When Heidi Marshall, a filmmaker, director, acting coach, and former casting director, is in the process of casting a project, she heads to Google first. She wants to see auditioners’ social media profiles and if they’ve done any on-camera interviews. There are so many more avenues for actors to show their personality today, Marshall says, providing a sense of control they never had before. Casting directors used to just use your professional headshot, a “product-oriented” photo.
“The headshot is the perfect you, the polished you, the beautiful you—it’s maybe the intriguing you,” Marshall says. “Most casting directors and directors know not to expect that that headshot is what’s actually going to walk into the audition room.”
Instead, directors now have the ability to see the most up-to-date version of actors via Instagram selfies and Facebook photos.

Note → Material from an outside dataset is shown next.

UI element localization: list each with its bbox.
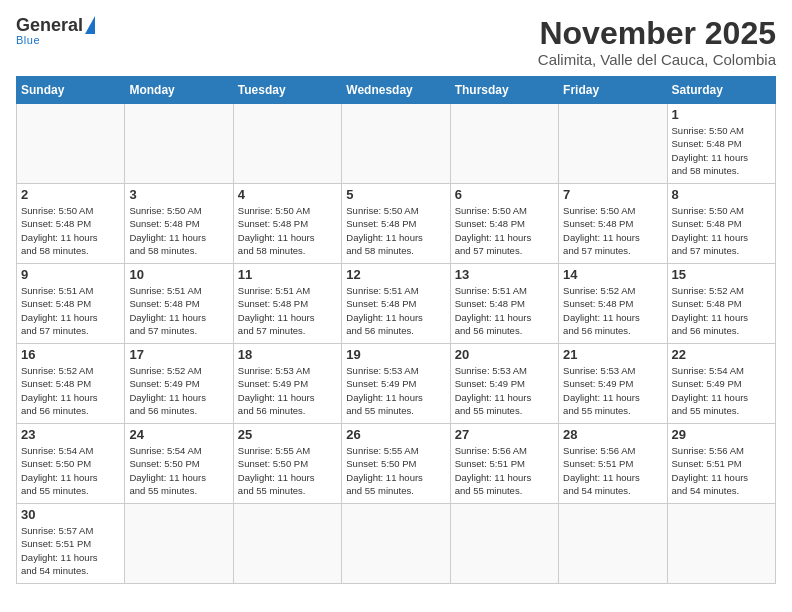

When actors have more power than ever to curate their own visual identities digitally and a selfie is often the most recent image of an actor online, how important are headshots?
“Are professional headshots going away because of technology getting so amazing with phones?” asks Taylor Hooper, an actor and headshot photographer serving New York City; Manchester, New Hampshire; and Boston. “I think that’s an open question I don’t have the answer for. I think at the end of the day, you’re never going to be able to fully replace expertise in lighting, expertise in photography, and expertise in teasing out of a subject what they want to be showing to a casting director.”
What has happened is an increasing accessibility to a once-exclusive practice. Many people have access to high-quality cameras, and even more have cameras in their pockets. With that, Marshall instructs her students—which include actors in their teens through their 70s—to stage DIY photo shoots in natural settings inspired by the roles they’re hoping to get cast in. For example, a power stance in front of a courthouse for a legal-type role, sitting on the front steps of a brownstone for a “Girls”-esque show. By incorporating a social media mindset with guerilla-style shooting, actors can place themselves in the visual worlds in which they’re auditioning.
“Essentially, it’s branding,” Marshall says. “The headshot is very limiting. It’s not expressing the personality of a person.”
Photographers like Hooper and Boston-based Ryuji Suzuki don’t suggest solely relying on your friend with an iPhone to get cast, though. The way they see it, the two worlds exist in tandem, but social media images shouldn’t weigh as heavily as a standard headshot—professional photographers have the skills and tools necessary to get the shot. Marshall, too, says leaving the selfies on your feeds and not in a casting director’s inbox is a good idea. However, Suzuki doesn’t see the harm in a few supplementary DIY shoots to cater to each audition in addition to a primary, professionally done headshot.
“Your professional persona is condensed in one [headshot], whereas a social media picture is based on looking cool,” Suzuki says. “I don’t think social media photos of your everyday life are a fair representation of your acting skills and experience.”
“The one trend I’m seeing is people are liking more close-up shots,” Hooper says. “With online submissions, the tighter crop makes it pop. You can really see the eyes and face. That goes back to where a professional photographer might make a difference. To have an extreme close-up, you have to be beautifully lit.”
But for the last five years that Marshall’s been putting her DIY photo shoot assignment to the test, her students have been getting cast. Including these low-budget photos in the mix with their professional headshot provides nuance for the actor’s submission profile, helping a casting director envision the actor in the world.
“I find it very empowering,” Marshall says. “It’s part of my personal campaign to empower the actor to feel like they’re a contributor to the vision and they’re bringing their own artistic inspiration to every film and TV show they’re trying to get hired to.”